Re: Custom kernels causing Promise ATA RAID to go down

From: Alastair G. Hogge <agh_at_tpg.com.au>
Date: Thu, 10 Jun 2004 14:28:48 +1000
On Tuesday 08 June 2004 15:56, Allan Fields wrote:
> On Sun, Jun 06, 2004 at 07:40:15PM +1000, Alastair G. Hogge wrote:
> > For a couple of weeks now I've been having problems with my custom kernel
> > crashing the system. I've re-cvsup'd and nuked /usr/obj and rebuild
> > worlds
> >
> > The problem is that my kernel keeps causing ATA DMA READ/WRITE
> > errors and then eventually causing my RAID array to go down, thus
> > needing a deletation and re-definition thru the BIOS. Plus uncountable
> > fsck run thru.
>
> Yup, it sucks.. basically if your RAID goes bad, with most Promise
> controllers you need to reboot into BIOS and wait a long time for
> it to rebuild.  I found the Promise BIOS a little lacking.  I'm not
> a fan of oblique menu-based tools, especially when working w/ disks.
>
> Online rebuild is available on some ATA controllers but can also be
> slow.
>
> > I don't know how to capture and store the output. As the system just
> > basicly hangs and freezes the keyboard. Most of the time I've been X,
> > which can only be solved with a hard reboot.
>
> Also, just curious, but are you swapping off the RAID?
Well not user if there's any swapping going on. I have 1024M of system memory, 
and the swap partition is located on the array.
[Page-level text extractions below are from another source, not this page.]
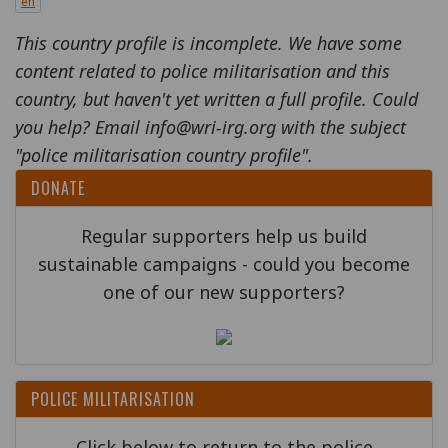
en
This country profile is incomplete. We have some
content related to police militarisation and this
country, but haven't yet written a full profile. Could
you help? Email info@wri-irg.org with the subject
"police militarisation country profile".
DONATE
Regular supporters help us build
sustainable campaigns - could you become
one of our new supporters?
POLICE MILITARISATION
Click below to return to the police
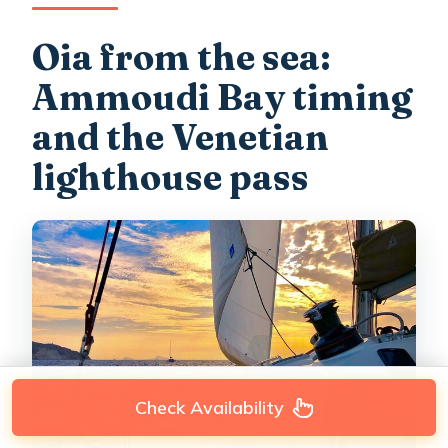
Oia from the sea:
Ammoudi Bay timing
and the Venetian
lighthouse pass
Check Availability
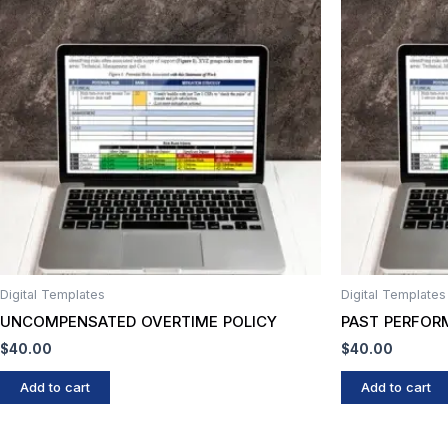
Digital Templates
Digital Templates
UNCOMPENSATED OVERTIME POLICY
PAST PERFOR
$
40.00
$
40.00
Add to cart
Add to cart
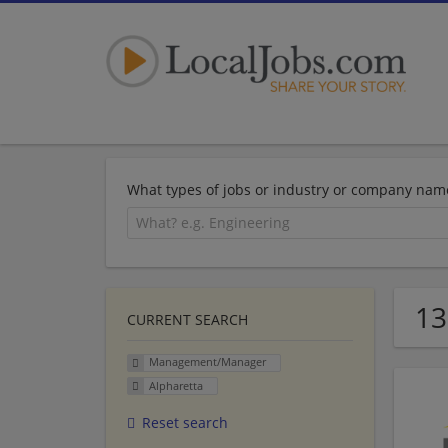
What types of jobs or industry or company nam
13
CURRENT SEARCH
Management/Manager
Alpharetta
Reset search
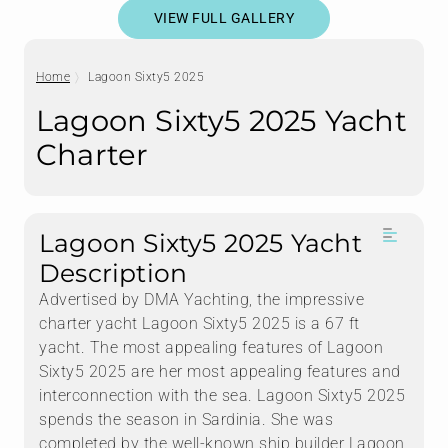
VIEW FULL GALLERY
Home
Lagoon Sixty5 2025
Lagoon Sixty5 2025 Yacht
Charter
Lagoon Sixty5 2025 Yacht
Description
Advertised by DMA Yachting, the impressive
charter yacht Lagoon Sixty5 2025 is a 67 ft
yacht. The most appealing features of Lagoon
Sixty5 2025 are her most appealing features and
interconnection with the sea. Lagoon Sixty5 2025
spends the season in Sardinia. She was
completed by the well-known ship builder Lagoon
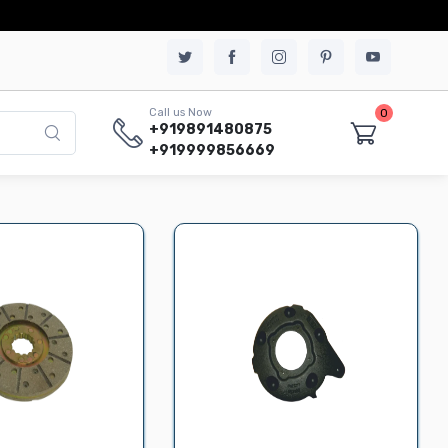
0
Call us Now
+919891480875
+919999856669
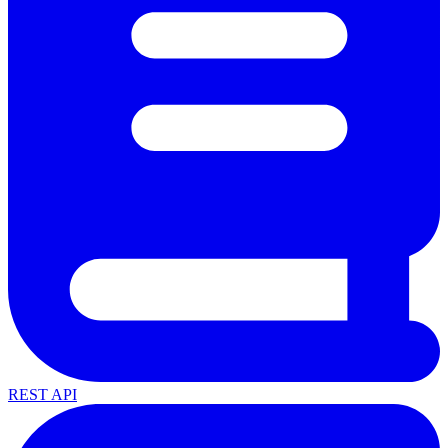
REST API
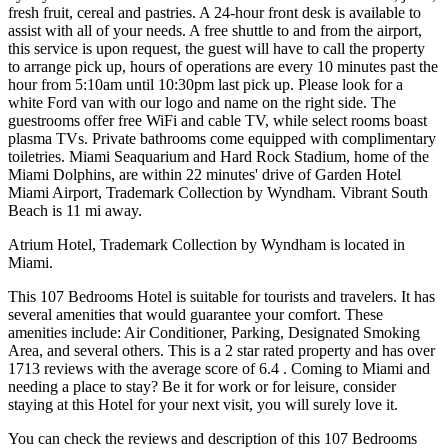
fresh fruit, cereal and pastries. A 24-hour front desk is available to
assist with all of your needs. A free shuttle to and from the airport,
this service is upon request, the guest will have to call the property
to arrange pick up, hours of operations are every 10 minutes past the
hour from 5:10am until 10:30pm last pick up. Please look for a
white Ford van with our logo and name on the right side. The
guestrooms offer free WiFi and cable TV, while select rooms boast
plasma TVs. Private bathrooms come equipped with complimentary
toiletries. Miami Seaquarium and Hard Rock Stadium, home of the
Miami Dolphins, are within 22 minutes' drive of Garden Hotel
Miami Airport, Trademark Collection by Wyndham. Vibrant South
Beach is 11 mi away.
Atrium Hotel, Trademark Collection by Wyndham is located in
Miami.
This 107 Bedrooms Hotel is suitable for tourists and travelers. It has
several amenities that would guarantee your comfort. These
amenities include: Air Conditioner, Parking, Designated Smoking
Area, and several others. This is a 2 star rated property and has over
1713 reviews with the average score of 6.4 . Coming to Miami and
needing a place to stay? Be it for work or for leisure, consider
staying at this Hotel for your next visit, you will surely love it.
You can check the reviews and description of this 107 Bedrooms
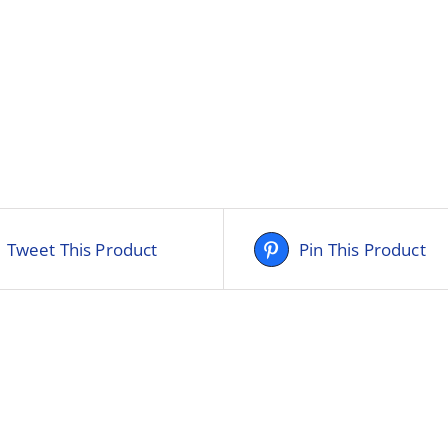
Tweet This Product
Pin This Product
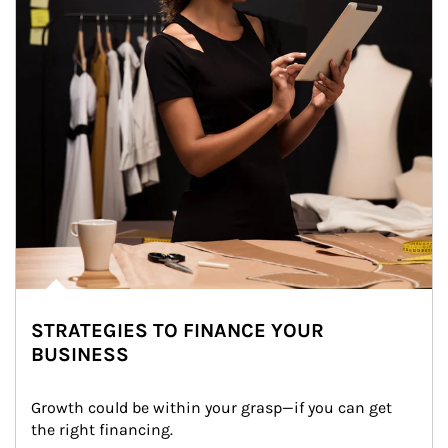
STRATEGIES TO FINANCE YOUR
BUSINESS
Growth could be within your grasp—if you can get 
the right financing.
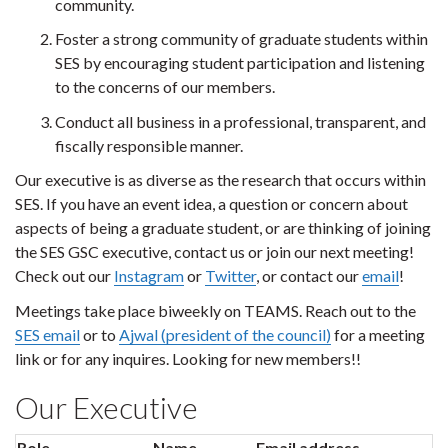
community.
Foster a strong community of graduate students within
SES by encouraging student participation and listening
to the concerns of our members.
Conduct all business in a professional, transparent, and
fiscally responsible manner.
Our executive is as diverse as the research that occurs within
SES. If you have an event idea, a question or concern about
aspects of being a graduate student, or are thinking of joining
the SES GSC executive, contact us or join our next meeting!
Check out our
Instagram
or
Twitter
, or contact our
email
!
Meetings take place biweekly on TEAMS. Reach out to the
SES email
or to
Ajwal (president of the council)
for a meeting
link or for any inquires. Looking for new members!!
Our Executive
Role
Name
Email address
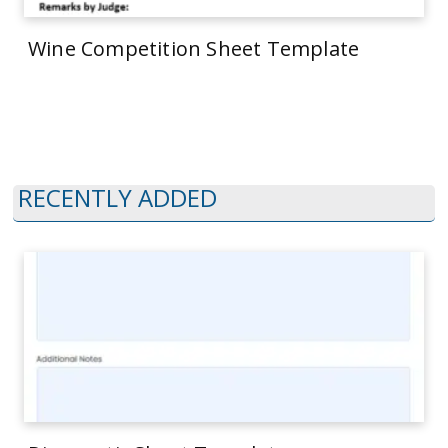
Wine Competition Sheet Template
RECENTLY ADDED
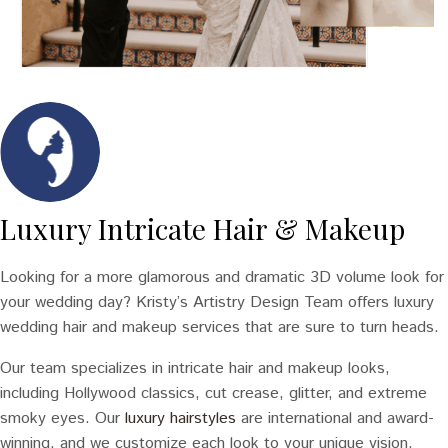
Luxury Intricate Hair & Makeup
Looking for a more glamorous and dramatic 3D volume look for
your wedding day? Kristy’s Artistry Design Team offers luxury
wedding hair and makeup services that are sure to turn heads.
Our team specializes in intricate hair and makeup looks,
including Hollywood classics, cut crease, glitter, and extreme
smoky eyes. Our
luxury hairstyles
are international and award-
winning, and we customize each look to your unique vision.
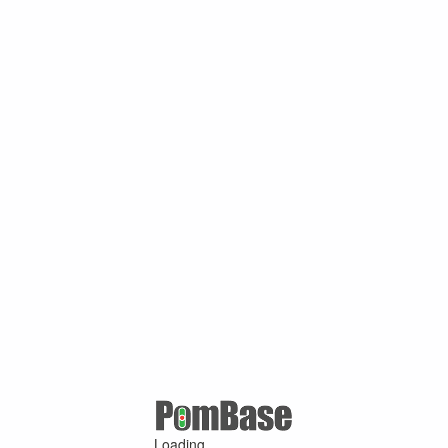
Loading ...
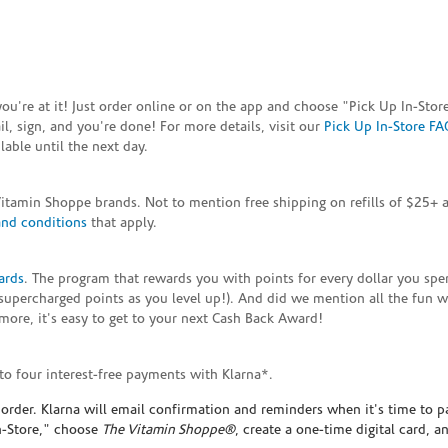
e you're at it! Just order online or on the app and choose "Pick Up In-S
, sign, and you're done! For more details, visit our
Pick Up In-Store FA
able until the next day.
Vitamin Shoppe brands. Not to mention free shipping on refills of $25
and conditions
that apply.
ards
. The program that rewards you with points for every dollar you sp
supercharged points as you level up!). And did we mention all the fun 
ore, it's easy to get to your next Cash Back Award!
to four interest-free payments with Klarna*.
rder. Klarna will email confirmation and reminders when it's time to p
In-Store," choose
The Vitamin Shoppe®
, create a one-time digital card, a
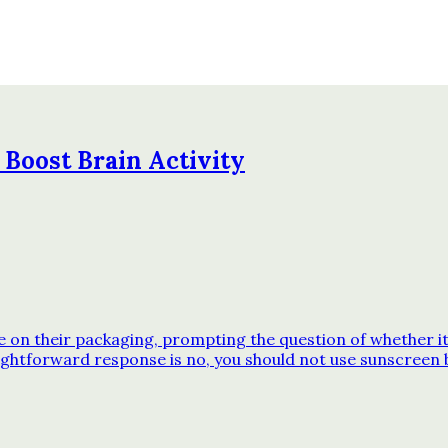
 Boost Brain Activity
n their packaging, prompting the question of whether it’s
ghtforward response is no, you should not use sunscreen 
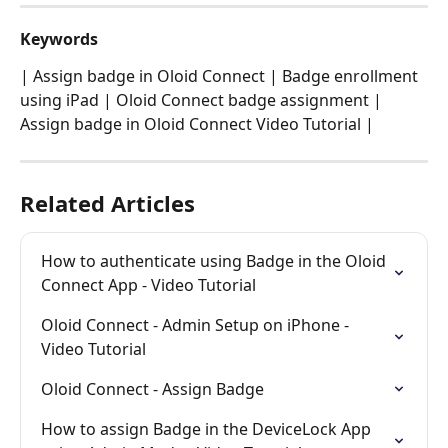
Keywords
| Assign badge in Oloid Connect | Badge enrollment 
using iPad | Oloid Connect badge assignment | 
Assign badge in Oloid Connect Video Tutorial |
Related Articles
How to authenticate using Badge in the Oloid 
Connect App - Video Tutorial
Oloid Connect - Admin Setup on iPhone - 
Video Tutorial
Oloid Connect - Assign Badge
How to assign Badge in the DeviceLock App 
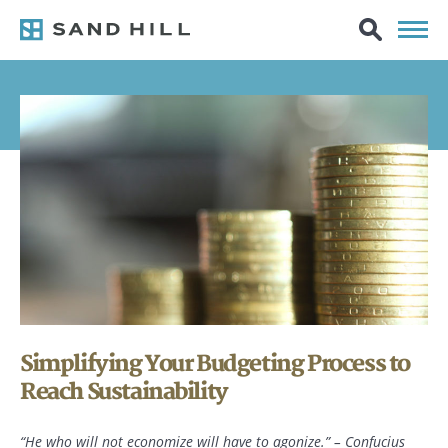
Simplifying Your Budgeting Process to
Reach Sustainability
“He who will not economize will have to agonize.” – Confucius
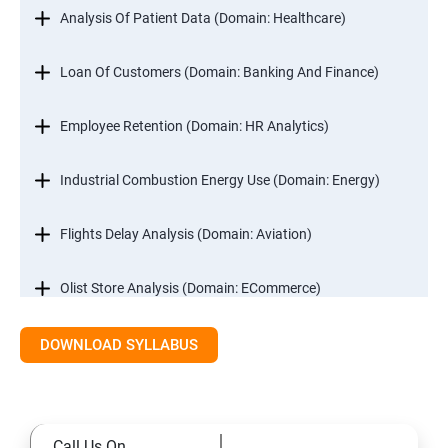
Analysis Of Patient Data (Domain: Healthcare)
Loan Of Customers (Domain: Banking And Finance)
Employee Retention (Domain: HR Analytics)
Industrial Combustion Energy Use (Domain: Energy)
Flights Delay Analysis (Domain: Aviation)
Olist Store Analysis (Domain: ECommerce)
DOWNLOAD SYLLABUS
Excel
Introduction
Call Us On
Referencing, Named ranges,Uses,Arithemetic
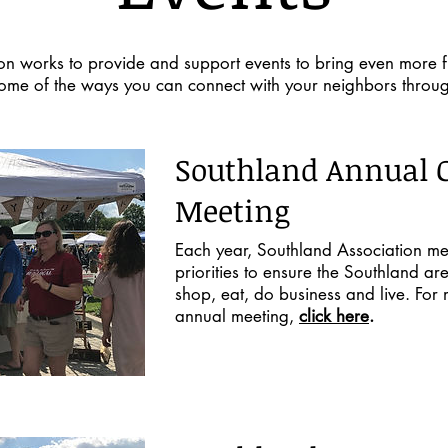
on works to provide and support events to bring even more f
ome of the ways you can connect with your neighbors throug
Southland Annual
Meeting
Each year, Southland Association me
priorities to ensure the Southland ar
shop, eat, do business and live. For
annual meeting,
click here
.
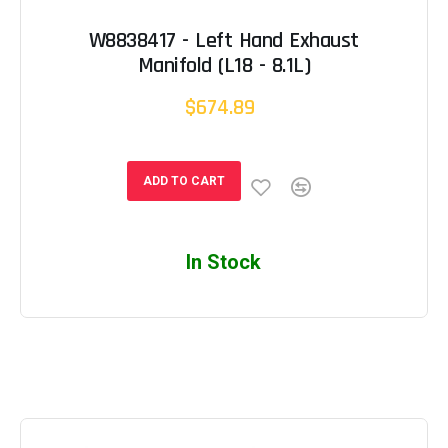
W8838417 - Left Hand Exhaust
Manifold (L18 - 8.1L)
$674.89
ADD TO CART
In Stock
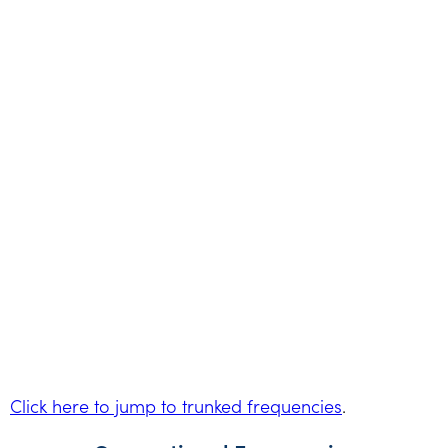
Click here to jump to trunked frequencies
.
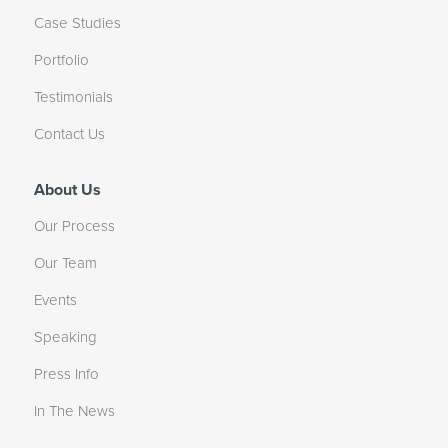
Case Studies
Portfolio
Testimonials
Contact Us
About Us
Our Process
Our Team
Events
Speaking
Press Info
In The News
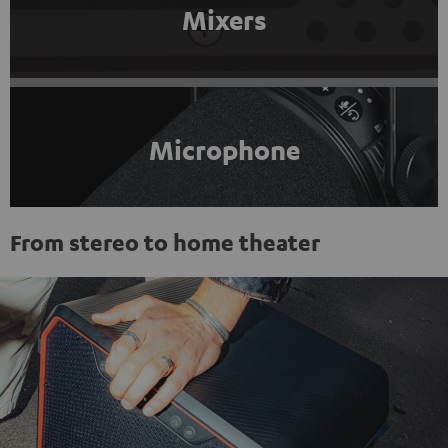
Mixers
Microphone
From stereo to home theater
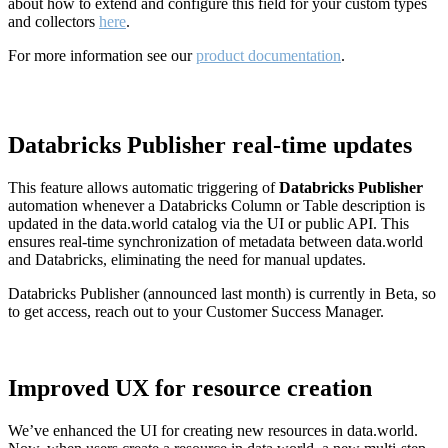
about how to extend and configure this field for your custom types
and collectors
here
.
For more information see our
product documentation
.
Databricks Publisher real-time updates
This feature allows automatic triggering of
Databricks Publisher
automation whenever a Databricks Column or Table description is
updated in the data.world catalog via the UI or public API. This
ensures real-time synchronization of metadata between data.world
and Databricks, eliminating the need for manual updates.
Databricks Publisher (announced last month) is currently in Beta, so
to get access, reach out to your Customer Success Manager.
Improved UX for resource creation
We’ve enhanced the UI for creating new resources in data.world.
> If your RAID has read/write errors and you use it for swap, it is
> likely that it will cause the system to lock, possibly including
> the console.
>
> Do you have a second machine to use as a serial console?
Unfortunately not. I'm working on getting one setup thou.

> Another thing to try: try pinging the host and see if it responds.
Yes I can still ping the machine.

> I use a null-modem cable and tip(1): When I was having problems w/
> my Promise controller, I'd typically capture the output using
> script(1) or screen(1).
Ahhh very handy. Thanks :-)

> > Running a GENERIC kernel is (with debuging things removed) is so slow. 
> > X/KDE performs so poorly now.
>
> What's interesting is why this only happens w/ your custom kernels.
Actually, I think a GENERIC kernel just last longer then a custom. I left a 
GENERIC running for 6+ hours the other day while I went out, when I came back 
the system had locked up.

> I've also experienced instability with Promise RAID controllers in
> the past but didn't ever use a GENERIC kernel.  I'm interested in
> this issue, but don't know if it's related.
>
> Also: Perhaps your Promise controller or drives are overheating?
Thought about this. But I don't think it is the case. I've had the 2 HD for 
sometime now, and I they used to 24/7. I have 3 fans running in my tower 
case.

I've just re-built world again recently and I'm still getting problems.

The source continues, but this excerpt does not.